## Records for the task
:::::

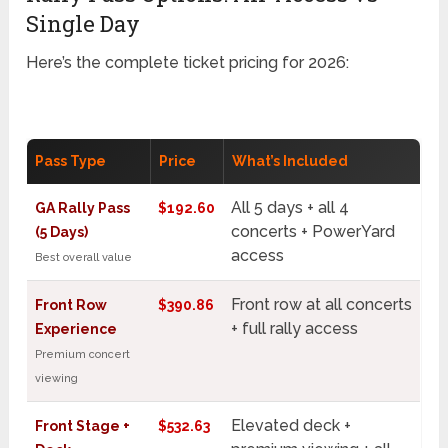
Single Day
Here’s the complete ticket pricing for 2026:
Pass Type
Price
What’s Included
All 5 days + all 4
GA Rally Pass
$192.60
concerts + PowerYard
(5 Days)
access
Best overall value
Front row at all concerts
Front Row
$390.86
+ full rally access
Experience
Premium concert
viewing
Elevated deck +
Front Stage +
$532.63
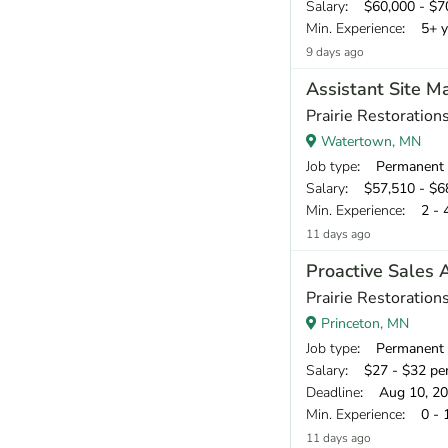
Salary
: $60,000 - $70
Min. Experience
: 5+ y
9 days ago
Assistant Site M
Prairie Restorations
Watertown, MN
Job type
: Permanent
Salary
: $57,510 - $68
Min. Experience
: 2 - 
11 days ago
Proactive Sales 
Prairie Restorations
Princeton, MN
Job type
: Permanent
Salary
: $27 - $32 pe
Deadline
: Aug 10, 2
Min. Experience
: 0 - 
11 days ago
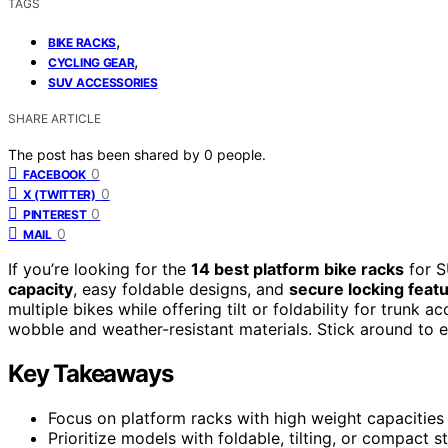
TAGS
,
BIKE RACKS
,
CYCLING GEAR
SUV ACCESSORIES
SHARE ARTICLE
The post has been shared by
0
people.
0
FACEBOOK
0
X (TWITTER)
0
PINTEREST
0
MAIL
If you’re looking for the
14 best platform bike racks
for S
capacity
, easy foldable designs, and
secure locking feat
multiple bikes while offering tilt or foldability for trunk
wobble and weather-resistant materials. Stick around to ex
Key Takeaways
Focus on platform racks with high weight capacities 
Prioritize models with foldable, tilting, or compact s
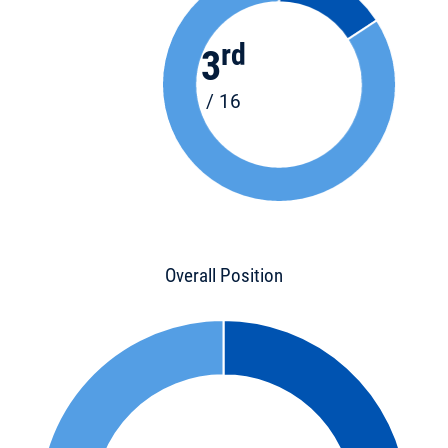
rd
3
/ 16
Overall Position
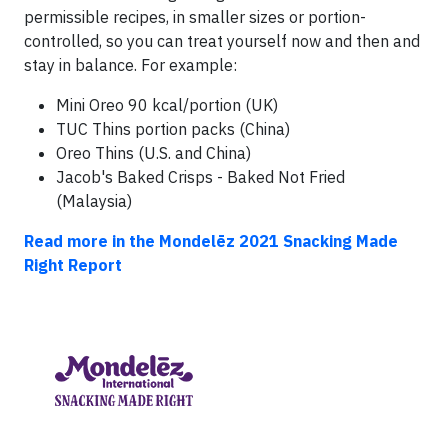
permissible recipes, in smaller sizes or portion-
controlled, so you can treat yourself now and then and
stay in balance. For example:
Mini Oreo 90 kcal/portion (UK)
TUC Thins portion packs (China)
Oreo Thins (U.S. and China)
Jacob's Baked Crisps - Baked Not Fried
(Malaysia)
Read more in the Mondelēz 2021 Snacking Made
Right Report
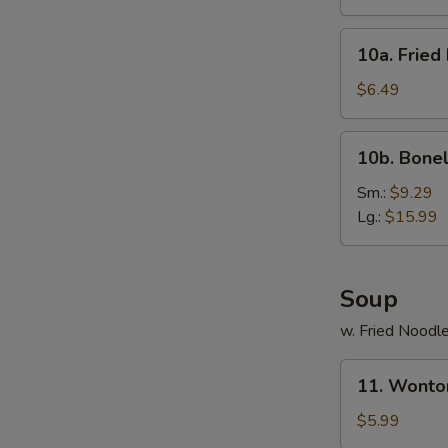
(10)
10a.
10a. Fried
Fried
Donut
$6.49
(10)
10b.
10b. Bonel
Boneless
Spare
Sm.:
$9.29
Ribs
Lg.:
$15.99
Soup
w. Fried Noodl
11.
11. Wonto
Wonton
Noodle
$5.99
Soup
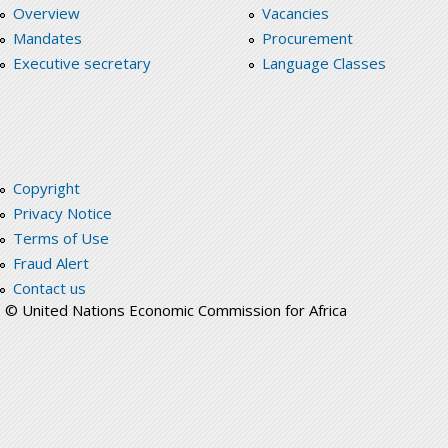
Overview
Vacancies
Mandates
Procurement
Executive secretary
Language Classes
Copyright
Privacy Notice
Terms of Use
Fraud Alert
Contact us
© United Nations Economic Commission for Africa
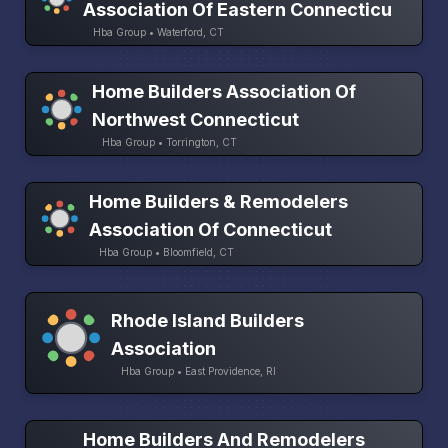
Association Of Eastern Connecticu
Hba Group • Waterford, CT
Home Builders Association Of
Northwest Connecticut
Hba Group • Torrington, CT
Home Builders & Remodelers
Association Of Connecticut
Hba Group • Bloomfield, CT
Rhode Island Builders
Association
Hba Group • East Providence, RI
Home Builders And Remodelers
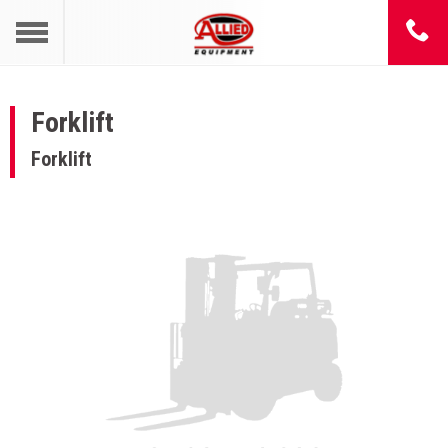
Forklift
Forklift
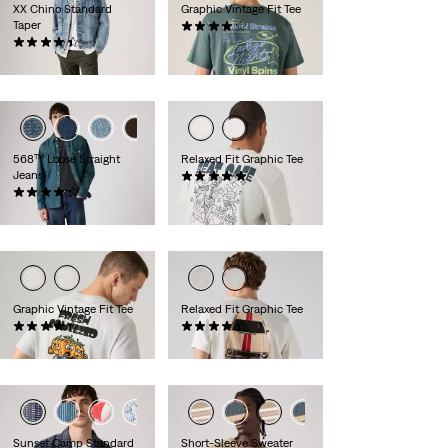
XX Chino Standard
Graphic Vintage Fit Tee
Taper
(10)
(551)
€34.95
€89.95
568™ Loose Straight
Relaxed Fit Graphic Tee
Jeans
(2)
(402)
€34.95
€119.95
Graphic Vintage Fit Tee
Relaxed Fit Graphic Tee
(11)
(8)
€34.95
€34.95
+1
Sunset Camp Standard
Short-Sleeve Sweater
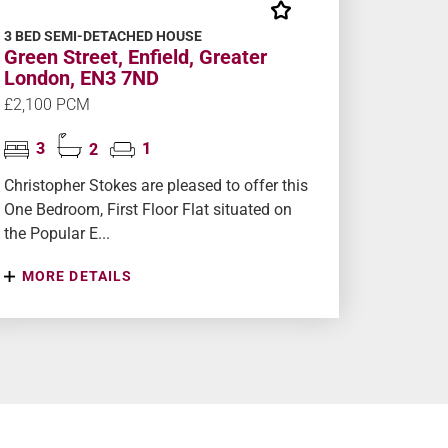
3 BED SEMI-DETACHED HOUSE
Green Street, Enfield, Greater
London, EN3 7ND
£2,100 PCM
3
2
1
Christopher Stokes are pleased to offer this
One Bedroom, First Floor Flat situated on
the Popular E...
MORE DETAILS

:::::

## What you need to do
Return every line in the listing that contains the word "Front".

## Exercise response
Front row at all concerts
Front Row
Front Stage +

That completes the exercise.